Dayton Ward was tapped to wrap up The Fall series of Star Trek novels that were released this past year. His task was to take all of the loose ends that were presented in the previous four books and bring them together to form a complete picture. He did so quite expertly, as those of us who enjoy Trek novels have come to expect from Dayton. He does not disappoint.
Up to this point in the series, the Federation has fallen into some times where corruption is being discovered at the highest levels of government. The president of the Federation, Nan Bacco has been assassinated, a member race of the Typhon Pact is suspected at first, but it is later discovered that a Cardassian faction called the True Way was actually guilty of the deed in order to disrupt improving relations between Cardassia and the Federation. Captain Riker of the USS Titan is promoted to Admiral and charged by Admiral Akaar to get answers on what is happening at the highest levels of the Federation government. Dr. Julian Bashier took it upon himself to find a cure for a disease that was threatening to make the Andorian race extinct; for that, he may have to face charges of treason. Andor rejoins the Federation. Riker turns to one of the only people he can trust to aid him in his endeavor, Captain Jean-Luc Picard.
Deceptions abound in Peaceable Kingdoms. While DS-9 is without a medical officer, Dr. Crusher is sent there to take over until a replacement for Bashier is found, however She actually goes on her own secret mission to discover the identity of remains of a living person. Riker and Akaar are trying to find Presiden Pro Tem Ishan’s aid to learn about his complicity in Bacco’s death. Some Federation officials believe that they should be taking a harder line in dealings with other races and factions. And all leads to a discovery that someone is not who they appear to be while on a power-grabbing quest to hold the highest office of the Federation.
Peaceable Kingdoms is a typically (at least in my experience) fast paced fun ride in the Trek universe from Dayton. He leaves no stone unturned as he guides the reader through all the deception that takes place in the entire series. While one might suspect they know the answers as they read, there are surprises to be found. The story is solid and satisfying while at the same time leaving the doors open to future questions that hopefully will be answered for those of us that enjoy reading the continuing story of the characters we have come to know, and the new ones that are introduced as time goes on.

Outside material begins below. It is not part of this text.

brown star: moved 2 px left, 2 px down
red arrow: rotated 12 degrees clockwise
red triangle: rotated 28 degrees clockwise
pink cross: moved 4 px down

For me as a reader, one of Dayton’s strongest gifts in writing for the characters is his ability to capture the essence of the characters personalities so that one can actually hear the voices in the dialog and in their thoughts. He never disappoints.
On The Fall Series In General
If you have not already read the series, you should read them in order to avoid spoilers. The series includes the following books:
Revelationand Dust by David R. George III
The Crimson Shadow by Una McCormack
A Ceremony of Losses by David Mack
ThePoisoned Chalice by James Swallow
Peaceable Kingdoms by Dayton Ward
All-in-all, a fine series that together tell a great story of political maneuvering and corruption at the highest levels of Federation government.
I do have one minor nitpicky complaint though. In the first book, there was a thread that never seemed to be picked up that perhaps might appear in a future novel. In Revelation and Dust, there was a long subplot that involved Kira Nerys who had become a Vedek and entered the Wormhole and was being given visions of Bajoran history. That thread never was really picked up in the rest of the series and as a DS-9 fan I would be interested to know where that was heading. Just a thought.
I have always been curious about the creative process and found myself even more curious about the creative process when it comes to writing in a collaborative situation such as it take place in a series of books that are penned by numerous authors, as it is in the fall. Every now and then, Dayton Ward opens his blog, The Fog Of Ward, up to questions from the public. A few days ago he did and I took advantage of the opportunity to ask about writing a complete story with others. I asked:
"Having just completed The Fall series, I find that I am curious about the group writing process. How close are the collaborations? Do you ever find that someone has written you into a corner that is difficult to write your way out of? Is there a master plan of what direction a series is to take? Do you ever thanks heat for maybe not going in a direction that a previous writer might have wanted you to take?”
When it comes to collaborations, there’s always going to be varying degrees of “give and take,” and what sounded good at the outset when the “master plan” was laid down might not end up working so well once it’s time to execute the story (or a given part of a larger story). If everybody is working toward the same goal, the story and telling it in the best possible way is the primary goal. Opinions will differ on the details from time to time, but the key there is to not take such things personally, regardless of which side you’re on for any given “differences.”
Just my $.02.”
I should mention that after I contacted Dayton asking for permission to post this on this blog, he pointed out that his answer was about collaborative writing in general and should not be taken as any specific reference to the writing of The Fall.